The crucial service these bloggers offer is watchdog media analysis. The dean of New York bloggers, for example, Garrett Eisler of Playgoer (playgoer.blogspot.com), made his reputation (at least in these parts) in March of 2006 with his unflagging coverage of the suspicious cancellation of a Palestine-sympathetic play, My Name Is Rachel Corrie, by the nonprofit New York Theater Workshop, a company with a notable Jewish presence on its board and among its subscribers. Eisler not only offered dogged counter-perspective, but grilled the New York Times coverage for what he thought was soft reporting.

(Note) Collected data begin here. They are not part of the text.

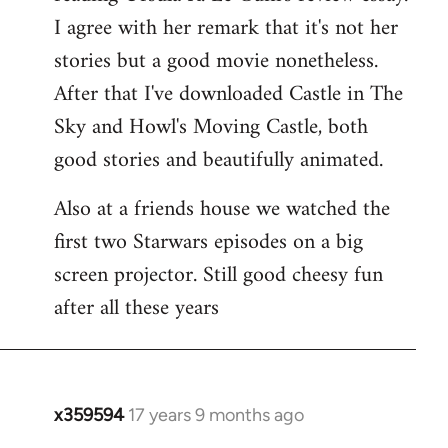
libcom.org
I agree with her remark that it's not her
stories but a good movie nonetheless.
After that I've downloaded Castle in The
Sky and Howl's Moving Castle, both
good stories and beautifully animated.
Also at a friends house we watched the
first two Starwars episodes on a big
screen projector. Still good cheesy fun
after all these years
x359594
17 years 9 months ago
In
reply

Insightful freelance journalist Rob Kendt’s thewickedstage.blogspot.com, Time Out New York theater editor David Cote’s histriomastix.typepad.com, and especially Brooklyn lefty Isaac Butler’s parabasis.typepad.com all offer similar “Here’s what they’re not telling you” addendums to New York theater journalism. For Chicagoans who learn about New York theater primarily by reading about it, these honest insider accounts of the scene are crucial.

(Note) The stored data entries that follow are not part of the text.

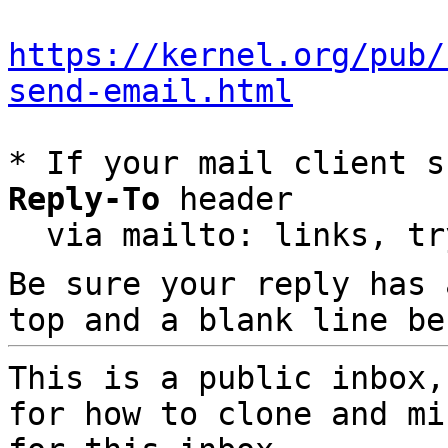
https://kernel.org/pub/
send-email.html
* If your mail client s
Reply-To
 header

  via mailto: links, t
Be sure your reply has
top and a blank line be
This is a public inbox,
for how to clone and mi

Chicago theater blogs, which came to serious conversational prominence just last year and are increasingly linked to by New York blogs, don’t just offer their reaction to local theater coverage (although the proprietors of the self-titled donhall.blogspot.com and robkozlowski.blogspot.com will be more than happy to tell you what’s wrong, and occasionally right, with the work of the Sun-Times’ Hedy Weiss, the Chicago Tribune’s Chris Jones, and the theater review staffs of the Chicago Reader and TOC). They also play host to an informal conversation among the artists themselves. (Most blogs run by theater companies only tend to post user comments along the lines of “You-go-girl!” save Steppenwolf, which has the cojones to allow critical posts from its ticket buyers on its site.) As a result, for the first time there’s a cross-country conversation about theater happening outside academic journals and panels at artists’ conferences.

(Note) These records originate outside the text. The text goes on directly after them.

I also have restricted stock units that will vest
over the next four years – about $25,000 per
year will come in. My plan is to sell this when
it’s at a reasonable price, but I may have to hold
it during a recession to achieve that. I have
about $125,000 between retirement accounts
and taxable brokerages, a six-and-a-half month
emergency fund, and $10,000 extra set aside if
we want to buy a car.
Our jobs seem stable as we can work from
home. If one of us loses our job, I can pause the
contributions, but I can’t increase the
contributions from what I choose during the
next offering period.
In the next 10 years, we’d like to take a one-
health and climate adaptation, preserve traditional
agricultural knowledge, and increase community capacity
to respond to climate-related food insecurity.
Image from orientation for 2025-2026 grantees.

When they’re intelligently arbitrated, these independently-run blogs tend to be a more exciting starting block for public dialogue than those run by publications. Both Kozlowski and Hall, for example, offer far more personal takes on plays and news than most critics—they put their biases right up front—and don’t have access to resources like free media tickets or even press releases (at least for now). But, while they’re clearly operating without editorial constraints to reign them in, they also don’t traffic in the limpid we-don’t-want-to-hurt-anybody’s-feelings silliness that can invade the criticism of flesh-and-blood Chicago theater artists. When they kick an artist or institution in the balls, they usually do so unapologetically; many a professional critic surely wishes he were granted the same opportunity to do so without damaging his rep. The comments that stem from them can be wooly, but they’ve cracked open a dialogue that isn’t hindered by geography, and continues to explode organically in a cross-linking orgy.
As such, the once locally-contained debate within the Chicago and New York theater communities is no longer the sole province of mainstream publications, it’s now spilling into the rest of the country, engaging commenting theater readers from across the nation in a heated—even outraged—debate.